Non-GAAP Measures of Financial Performance To
supplement our financial statements, which are presented on the
basis of U.S. generally accepted accounting principles (GAAP), the
following non-GAAP measures of financial performance are included
in this release: revenue growth rate at constant currency, adjusted
gross profit and adjusted gross margin, adjusted income from
operations and adjusted operating margin, earnings before interest,
taxes, depreciation and amortization (EBITDA), adjusted EBITDA,
adjusted net income, adjusted net income per share, adjusted
earnings per diluted share (EPS), adjusted cost of sales, adjusted
research & development expense, adjusted selling, general and
administrative expense, adjusted income tax expense and adjusted
income tax rate.
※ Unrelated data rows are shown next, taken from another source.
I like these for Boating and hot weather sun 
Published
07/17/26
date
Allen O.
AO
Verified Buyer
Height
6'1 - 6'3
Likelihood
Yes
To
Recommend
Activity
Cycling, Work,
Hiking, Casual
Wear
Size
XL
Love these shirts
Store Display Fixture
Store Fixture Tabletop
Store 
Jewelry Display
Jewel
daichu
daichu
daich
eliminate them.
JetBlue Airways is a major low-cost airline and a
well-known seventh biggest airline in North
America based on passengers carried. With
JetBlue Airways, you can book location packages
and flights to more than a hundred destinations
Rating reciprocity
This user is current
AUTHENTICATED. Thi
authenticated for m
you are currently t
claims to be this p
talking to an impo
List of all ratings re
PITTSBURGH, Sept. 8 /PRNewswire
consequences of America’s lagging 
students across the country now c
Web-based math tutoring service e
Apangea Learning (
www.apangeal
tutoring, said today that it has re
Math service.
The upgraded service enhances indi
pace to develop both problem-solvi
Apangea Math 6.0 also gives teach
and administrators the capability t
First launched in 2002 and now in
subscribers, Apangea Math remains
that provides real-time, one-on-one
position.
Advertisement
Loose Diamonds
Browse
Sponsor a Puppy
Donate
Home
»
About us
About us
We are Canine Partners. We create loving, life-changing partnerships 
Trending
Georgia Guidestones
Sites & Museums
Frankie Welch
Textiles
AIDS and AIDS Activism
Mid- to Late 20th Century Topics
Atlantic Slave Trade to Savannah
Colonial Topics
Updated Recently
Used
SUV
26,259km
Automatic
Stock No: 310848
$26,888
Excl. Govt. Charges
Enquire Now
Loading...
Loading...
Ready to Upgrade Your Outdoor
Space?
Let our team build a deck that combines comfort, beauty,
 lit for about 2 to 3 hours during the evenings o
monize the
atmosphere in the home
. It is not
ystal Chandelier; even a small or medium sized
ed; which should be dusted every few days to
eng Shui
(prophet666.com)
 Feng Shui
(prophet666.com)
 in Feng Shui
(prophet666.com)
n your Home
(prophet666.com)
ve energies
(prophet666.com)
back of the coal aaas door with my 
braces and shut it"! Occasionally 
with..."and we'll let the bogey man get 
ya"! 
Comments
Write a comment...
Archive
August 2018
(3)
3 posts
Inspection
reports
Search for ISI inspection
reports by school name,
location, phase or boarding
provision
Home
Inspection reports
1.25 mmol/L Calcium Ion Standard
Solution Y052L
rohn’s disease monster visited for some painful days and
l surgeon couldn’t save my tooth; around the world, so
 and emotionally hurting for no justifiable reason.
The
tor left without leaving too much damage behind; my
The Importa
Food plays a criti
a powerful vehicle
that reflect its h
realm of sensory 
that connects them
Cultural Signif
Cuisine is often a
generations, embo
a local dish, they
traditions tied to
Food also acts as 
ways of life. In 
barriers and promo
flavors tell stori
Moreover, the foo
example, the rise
The Company provides organic revenue growth rates
in constant currency to exclude the impact of both foreign currency
translation, and the impact of acquisition revenue for current year
periods that have no prior year comparable, in order to facilitate
a comparison of its current revenue performance to its past revenue
performance. The Company provides revenue growth rates in constant
currency in order to facilitate a comparison of its current revenue
performance to its past revenue performance. To calculate revenue
growth rates in constant currency, the Company converts actual net
sales from local currency to U.S. dollars using constant foreign
currency exchange rates in the current and prior period.
The Company’s non-GAAP financial results and/or non-GAAP
guidance exclude the impact of: acquisition and integration costs
related to the Company’s acquisitions of TangenX Technology
Corporation, Spectrum Lifesciences, LLC (formerly known as
Spectrum, Inc.), and C Technologies Inc.; inventory step-up
charges; intangible amortization costs; non-cash interest expense;
the impact on tax of intangible amortization and acquisition and
integration costs; and, in the case of EBITDA, cash interest
expense related to the Company’s convertible debt. These costs are
excluded because management believes that such expenses do not have
a direct correlation to future business operations, nor do the
resulting charges recorded accurately reflect the performance of
our ongoing operations for the period in which such charges are
recorded.
A reconciliation of GAAP to adjusted non-GAAP financial measures
is included as an attachment to this press release. When analyzing
the Company’s operating performance and guidance investors should
not consider non-GAAP measures as substitutable for the comparable
financial measures prepared in accordance with GAAP.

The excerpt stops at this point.